4) to use the existience/evidence for concept at Protein or Transcript level we add

{
     ?protein up:existence up:Evidence_at_Protein_Level_Existence .
} UNION {
    ?protein up:existence up:Evidence_at_Transcript_Level_Existence .
}

5) To make sure the entry is annotated as an enzyme. We use the same subquery idea as for the KO links but now not OPTIONAL. To make one value of the many potential ECs we use a subquery with a GROUP_CONCAT. The long line with up:enzyme is the different ways uniprot links an ?ec to an entry.

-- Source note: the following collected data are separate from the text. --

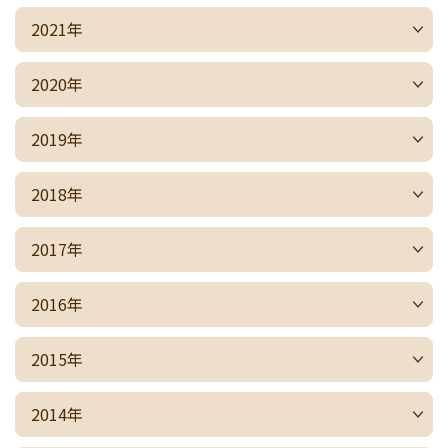
2021年
2020年
2019年
2018年
2017年
2016年
2015年
2014年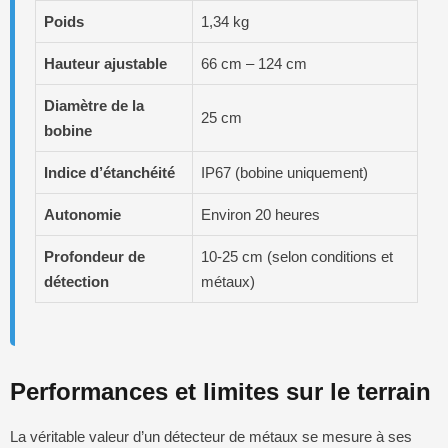
Poids
1,34 kg
Hauteur ajustable
66 cm – 124 cm
Diamètre de la
25 cm
bobine
Indice d’étanchéité
IP67 (bobine uniquement)
Autonomie
Environ 20 heures
Profondeur de
10-25 cm (selon conditions et
détection
métaux)
Performances et limites sur le terrain
La véritable valeur d’un détecteur de métaux se mesure à ses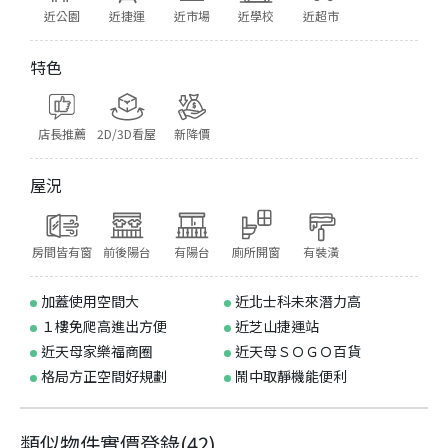
近公園
近捷運
近市場
近學校
近超市
特色
店長推薦
2D/3D看屋
新降價
屋況
房間皆有窗
前後陽台
有陽台
廁所開窗
有裝潢
加蓋使用空間大
近北士科未來潛力高
１樓免爬高進出方便
近芝山捷運站
近天母家樂福商圈
近天母ＳＯＧＯ百貨
格局方正空間好規劃
鬧中取靜機能便利
類似物件實價登錄
(
42
)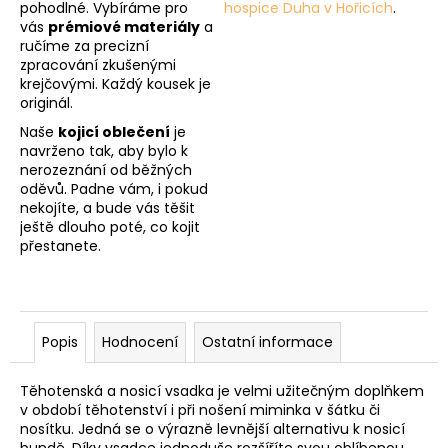
pohodlné. Vybíráme pro
hospice Duha v Hořicích
.
vás
prémiové materiály
a
ručíme za precizní
zpracování zkušenými
krejčovými. Každý kousek je
originál.
Naše
kojicí oblečení
je
navrženo tak, aby bylo k
nerozeznání od běžných
oděvů. Padne vám, i pokud
nekojíte, a bude vás těšit
ještě dlouho poté, co kojit
přestanete.
Popis
Hodnocení
Ostatní informace
Těhotenská a nosicí vsadka je velmi užitečným doplňkem
v období těhotenství i při nošení miminka v šátku či
nosítku. Jedná se o výrazně levnější alternativu k nosicí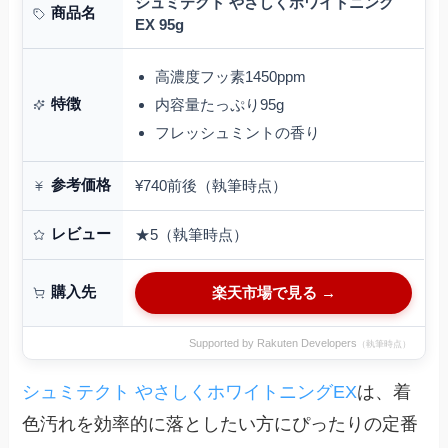
シュミテクト やさしくホワイトニング
商品名
EX 95g
高濃度フッ素1450ppm
特徴
内容量たっぷり95g
フレッシュミントの香り
参考価格
¥740前後（執筆時点）
レビュー
★5（執筆時点）
購入先
楽天市場で見る →
Supported by Rakuten Developers
（執筆時点）
シュミテクト やさしくホワイトニングEX
は、着
色汚れを効率的に落としたい方にぴったりの定番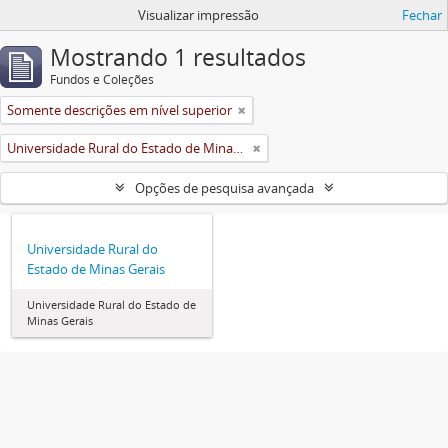
Visualizar impressão
Fechar
Mostrando 1 resultados
Fundos e Coleções
Somente descrições em nível superior
Universidade Rural do Estado de Minas Gerais (Uremg)
Opções de pesquisa avançada
Universidade Rural do
Estado de Minas Gerais
Universidade Rural do Estado de
Minas Gerais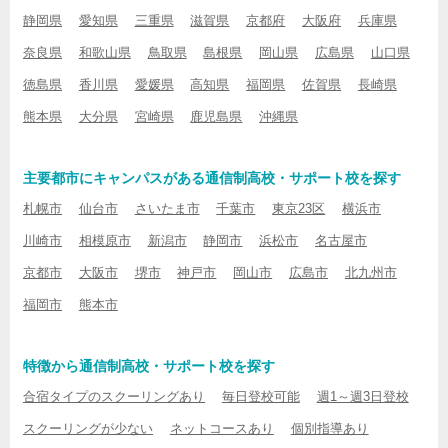
静岡県
愛知県
三重県
滋賀県
京都府
大阪府
兵庫県
奈良県
和歌山県
鳥取県
島根県
岡山県
広島県
山口県
徳島県
香川県
愛媛県
高知県
福岡県
佐賀県
長崎県
熊本県
大分県
宮崎県
鹿児島県
沖縄県
主要都市にキャンパスがある通信制高校・サポート校を探す
札幌市
仙台市
さいたま市
千葉市
東京23区
横浜市
川崎市
相模原市
新潟市
静岡市
浜松市
名古屋市
京都市
大阪市
堺市
神戸市
岡山市
広島市
北九州市
福岡市
熊本市
特徴から通信制高校・サポート校を探す
合宿タイプのスクーリングあり
毎日登校可能
週1～週3日登校
スクーリングが少ない
ネットコースあり
個別指導あり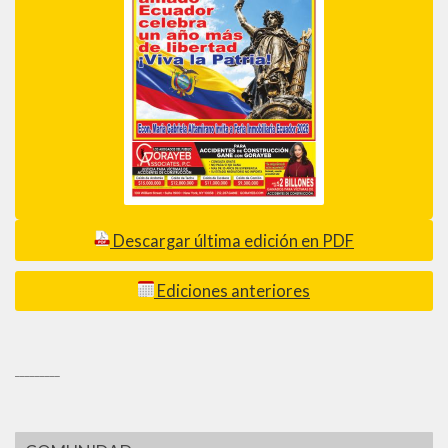
Descargar última edición en PDF
Ediciones anteriores
_________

SELECT ?protein (GROUP_CONCAT(?ec; SEPARATOR=", ") AS ?ecs)
WHERE{
  ?protein up:enzyme|((up:component|up:domain)/up:enzyme) ?ec
} GROUP BY ?protein

Combing it in one query gives

PREFIX up:<http://purl.uniprot.org/core/>
PREFIX taxon:<http://purl.uniprot.org/taxonomy/>
PREFIX rdfs:<http://www.w3.org/2000/01/rdf-schema#>

SELECT 
    ?protein 
    ?taxon 
    ?name
    ?kos
    ?ecs
WHERE
{   
    ?protein a up:Protein .
    ?protein up:reviewed true .  # have to be reviewed        
    ?taxon a up:Taxon .
    ?taxon up:scientificName ?name .
    VALUES ?taxonlist { taxon:3702  taxon:562 }
    {
        ?taxon rdfs:subClassOf ?taxonlist .
        ?protein up:organism ?taxon . 
    } UNION {
        ?protein up:organism ?taxonlist . 
    }

    {
        ?protein up:existence up:Evidence_at_Protein_Level_Existence .
    } UNION {
        ?protein up:existence up:Evidence_at_Transcript_Level_Existence .
    }
    {
       SELECT ?protein (GROUP_CONCAT(?ec; SEPARATOR=", ") AS ?ecs)
       WHERE{
           ?protein up:enzyme|((up:component|up:domain)/up:enzyme) ?ec
       } GROUP BY ?protein
    }
    OPTIONAL {
        SELECT ?protein (GROUP_CONCAT(?ko; SEPARATOR=", ") AS ?kos)
        WHERE{
            ?protein rdfs:seeAlso ?ko .
            ?ko up:database <http://purl.uniprot.org/database/KO>
        } GROUP BY ?protein
    } 
}

Which is testable at sparql.uniprot.org.